HLRS's comprehensive sustainability efforts have been coordinated under the auspices of a project titled "Sustainability in HPC Centers," which has been supported by the Baden-Württemberg Ministry for Science, Research, and Art (MWK). In response to the Blue Angel certification MWK Minister Theresia Bauer said, "I congratulate the High-Performance Computing Center Stuttgart on this success. Certification by the Blue Angel is an impressive affirmation of the sustainability strategy of the high-performance computing center. It is admirable to see that all employees at the high-performance computing center have dedicated themselves to sustainability, climate protection, and energy efficiency, including in the operation of the supercomputer."

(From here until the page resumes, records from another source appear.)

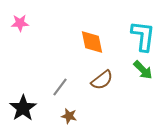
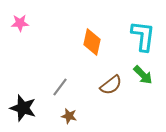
orange diamond: rotated 24 degrees clockwise
green arrow: moved 5 px down
brown semicircle: moved 9 px right, 5 px down
black star: rotated 20 degrees counterclockwise
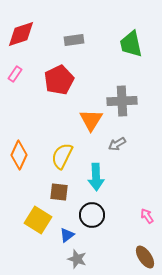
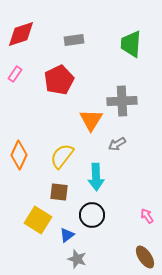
green trapezoid: rotated 16 degrees clockwise
yellow semicircle: rotated 12 degrees clockwise
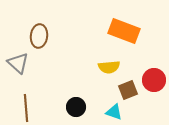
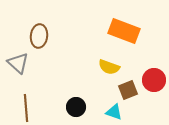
yellow semicircle: rotated 25 degrees clockwise
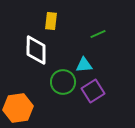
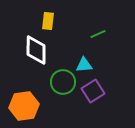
yellow rectangle: moved 3 px left
orange hexagon: moved 6 px right, 2 px up
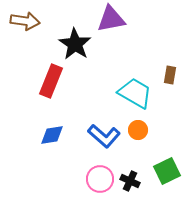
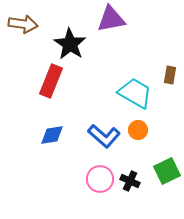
brown arrow: moved 2 px left, 3 px down
black star: moved 5 px left
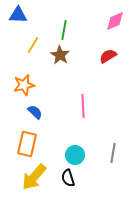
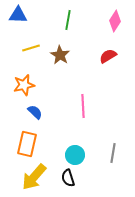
pink diamond: rotated 35 degrees counterclockwise
green line: moved 4 px right, 10 px up
yellow line: moved 2 px left, 3 px down; rotated 42 degrees clockwise
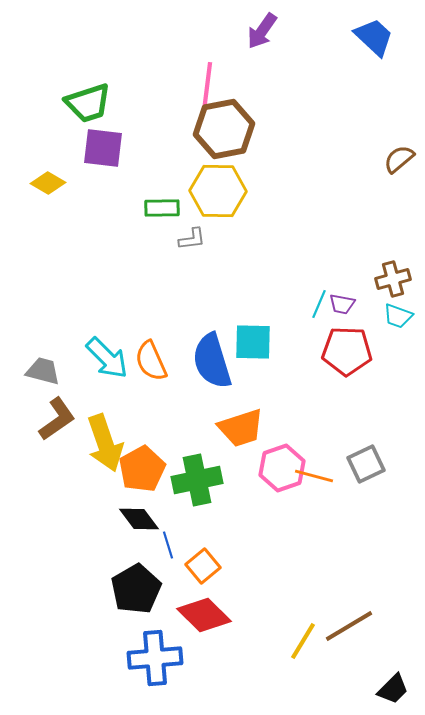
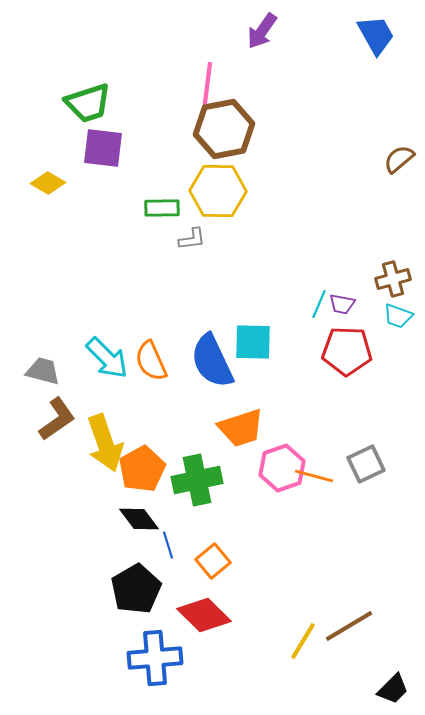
blue trapezoid: moved 2 px right, 2 px up; rotated 18 degrees clockwise
blue semicircle: rotated 8 degrees counterclockwise
orange square: moved 10 px right, 5 px up
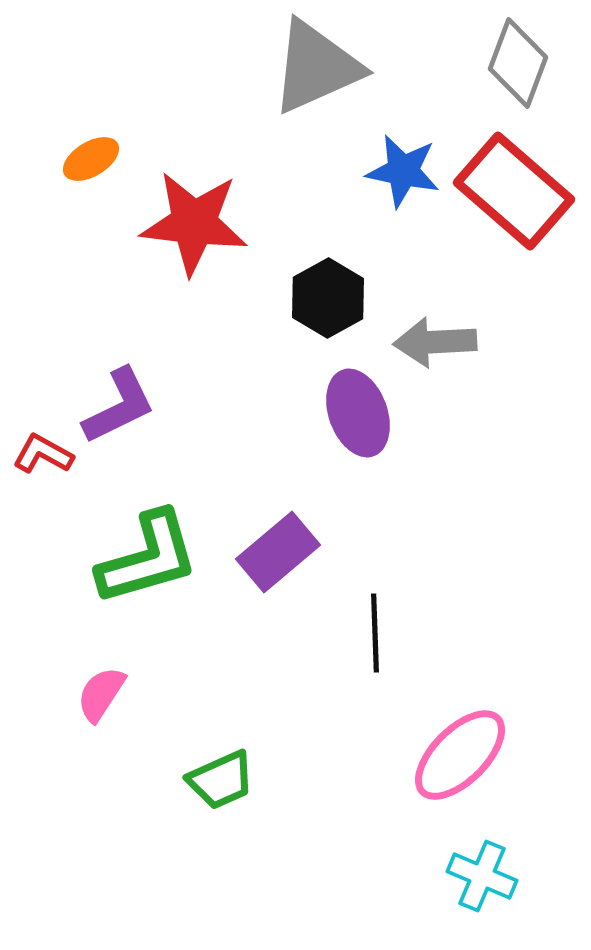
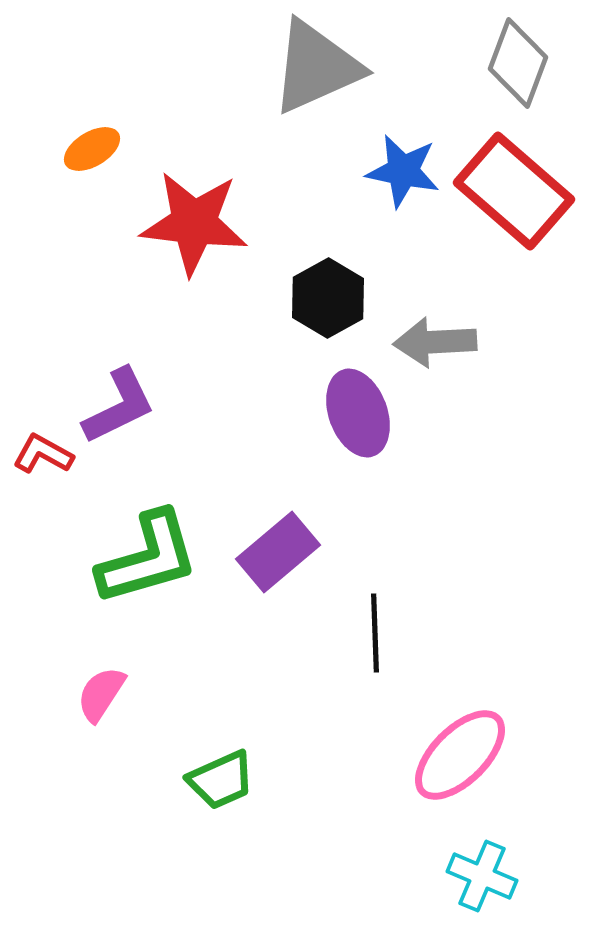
orange ellipse: moved 1 px right, 10 px up
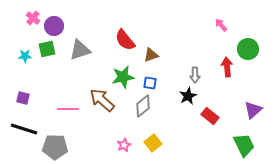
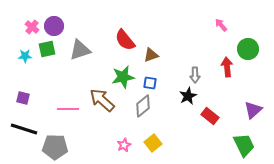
pink cross: moved 1 px left, 9 px down
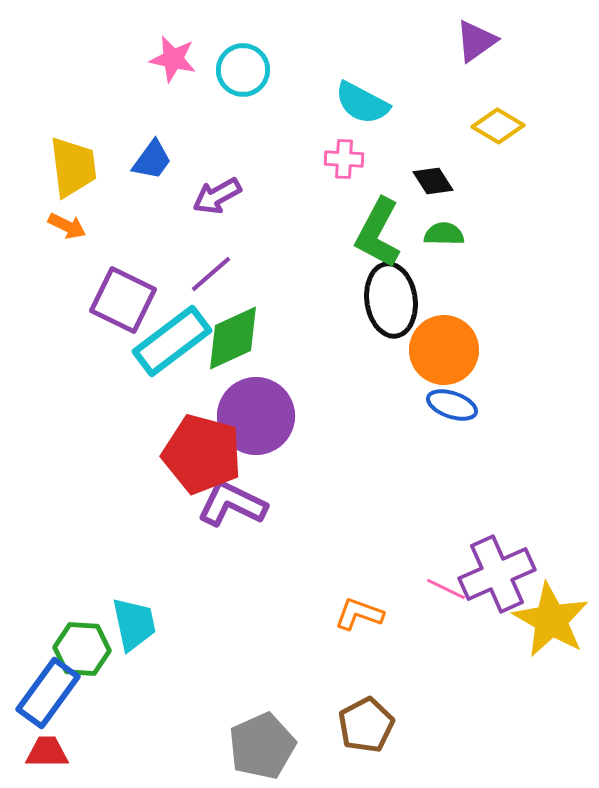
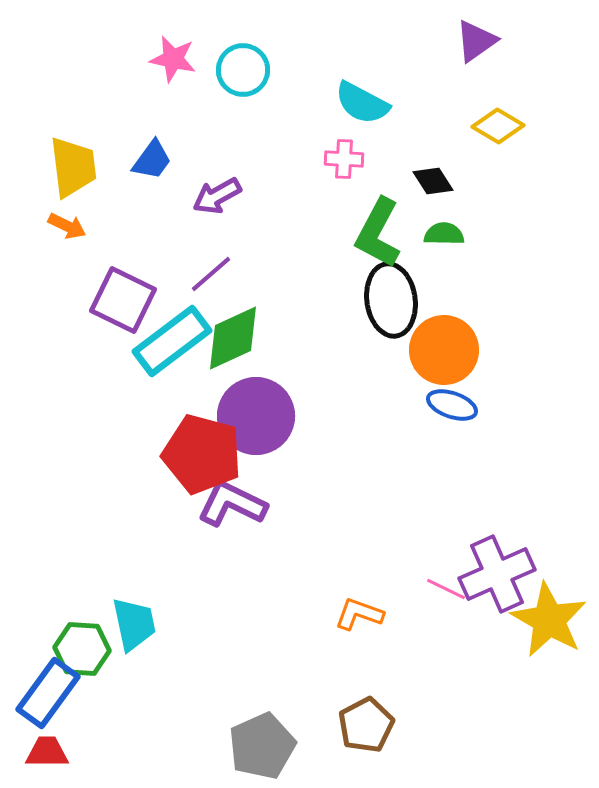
yellow star: moved 2 px left
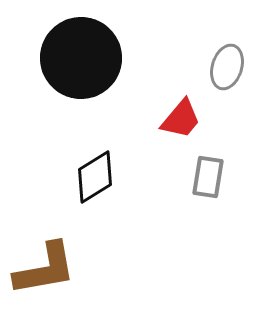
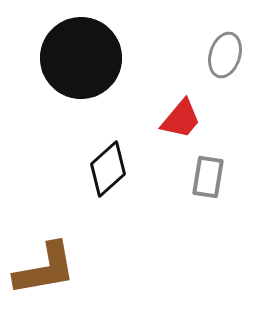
gray ellipse: moved 2 px left, 12 px up
black diamond: moved 13 px right, 8 px up; rotated 10 degrees counterclockwise
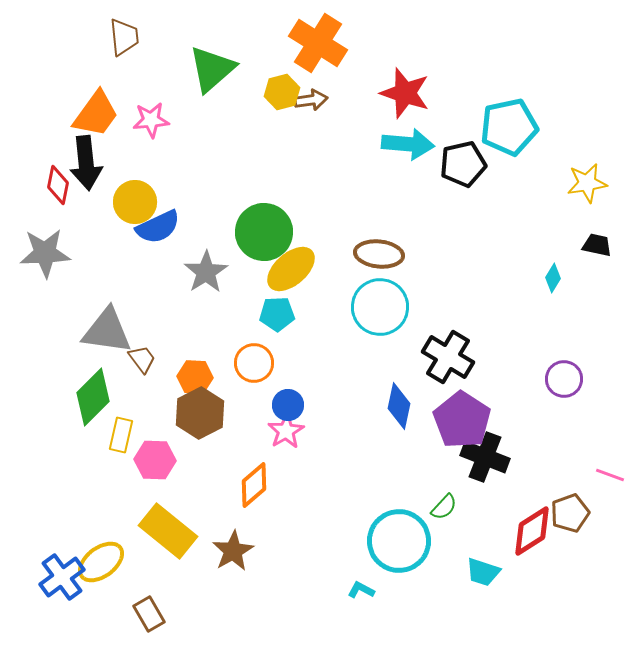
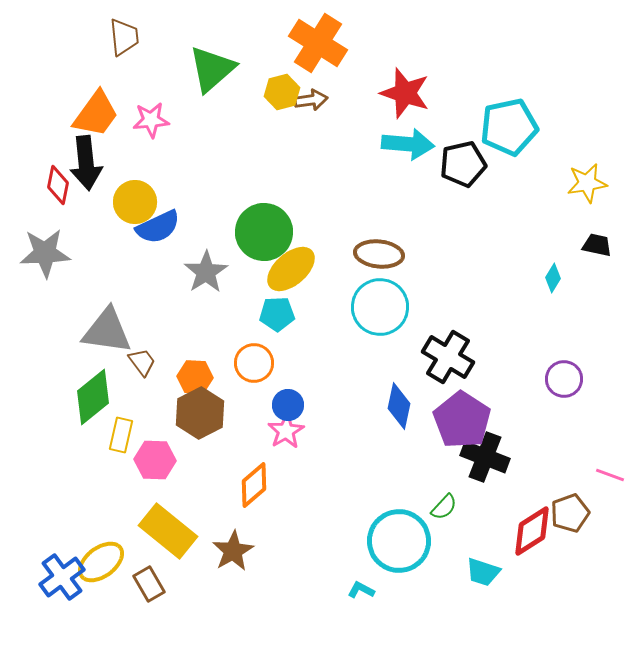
brown trapezoid at (142, 359): moved 3 px down
green diamond at (93, 397): rotated 6 degrees clockwise
brown rectangle at (149, 614): moved 30 px up
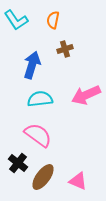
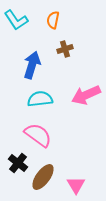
pink triangle: moved 2 px left, 4 px down; rotated 36 degrees clockwise
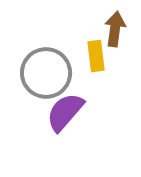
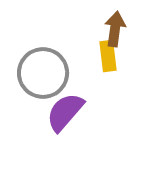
yellow rectangle: moved 12 px right
gray circle: moved 3 px left
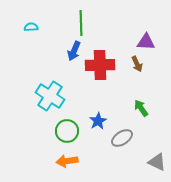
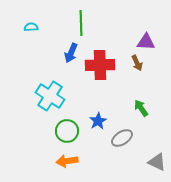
blue arrow: moved 3 px left, 2 px down
brown arrow: moved 1 px up
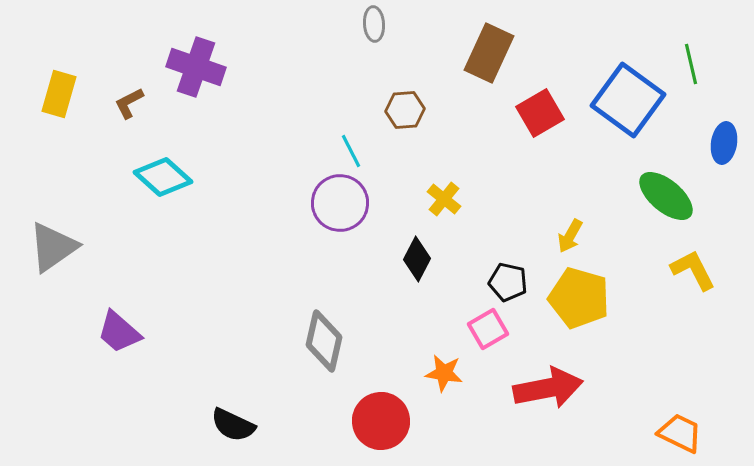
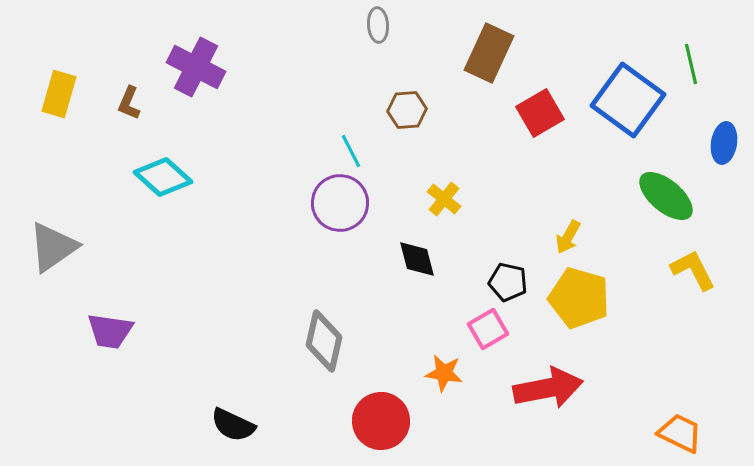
gray ellipse: moved 4 px right, 1 px down
purple cross: rotated 8 degrees clockwise
brown L-shape: rotated 40 degrees counterclockwise
brown hexagon: moved 2 px right
yellow arrow: moved 2 px left, 1 px down
black diamond: rotated 42 degrees counterclockwise
purple trapezoid: moved 9 px left, 1 px up; rotated 33 degrees counterclockwise
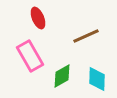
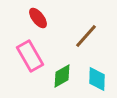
red ellipse: rotated 15 degrees counterclockwise
brown line: rotated 24 degrees counterclockwise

Minimizing its ecological footprint
"HLRS is home to one of Europe's most powerful supercomputers, and supporting cutting-edge research and technology development means high energy requirements," said HLRS Director Prof. Dr.-Ing. Michael Resch. This is particularly true for HLRS's flagship supercomputer, called Hawk, which is among Europe's most powerful computing systems. Offering a peak performance of approximately 26 petaflops (26 quadrillion floating point operations per second) it has an average power consumption of approximately 3.5 megawatts — the same energy requirements as a small German city.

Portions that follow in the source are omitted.